Grand Slam singles results
- US Open: 3R (1967, 1969)

Doubles

Grand Slam doubles results
- US Open: QF (1966, 1969)

Grand Slam mixed doubles results
- US Open: 1R (1966, 1969)

= Emilie Burrer =

American tennis player

Emilie Burrer Foster (born 1947) is an American former professional tennis player and collegiate tennis coach.

Born in 1947, Burrer is a native Texan and played collegiate tennis for Trinity University, where she won a team record four intercollegiate championships. She won consecutive singles and doubles titles in 1968 and 1969.

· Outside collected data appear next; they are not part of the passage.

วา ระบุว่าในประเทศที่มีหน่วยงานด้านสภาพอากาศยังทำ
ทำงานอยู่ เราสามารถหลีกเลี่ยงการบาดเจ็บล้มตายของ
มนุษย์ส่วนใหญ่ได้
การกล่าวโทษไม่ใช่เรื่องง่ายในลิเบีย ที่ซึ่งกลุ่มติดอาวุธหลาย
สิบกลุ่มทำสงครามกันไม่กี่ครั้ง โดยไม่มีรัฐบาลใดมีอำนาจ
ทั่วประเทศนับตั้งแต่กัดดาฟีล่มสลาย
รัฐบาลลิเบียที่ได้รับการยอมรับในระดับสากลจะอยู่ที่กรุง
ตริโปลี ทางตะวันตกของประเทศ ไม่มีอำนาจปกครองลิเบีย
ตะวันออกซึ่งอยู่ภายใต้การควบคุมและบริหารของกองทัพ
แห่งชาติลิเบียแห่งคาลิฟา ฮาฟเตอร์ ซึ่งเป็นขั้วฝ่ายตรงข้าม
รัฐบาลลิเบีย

Burrer, a Junior Wightman Cup player, represented the United States at the 1967 Pan American Games.

During the 1960s she featured in several editions of the US Open and was a two-time doubles quarter-finalist. In 1969 she made the round of 16 of the singles, beating Carole Caldwell Graebner en route.

From 1979-1990, Burrer was the head coach of the Trinity University (Texas) NCAA women's tennis team. Her teams amassed a record of 259-94 (.734) and finished as national runners-up both in 1981 and 1983.

Burrer is a member of the ITA Women's Collegiate Tennis Hall of Fame.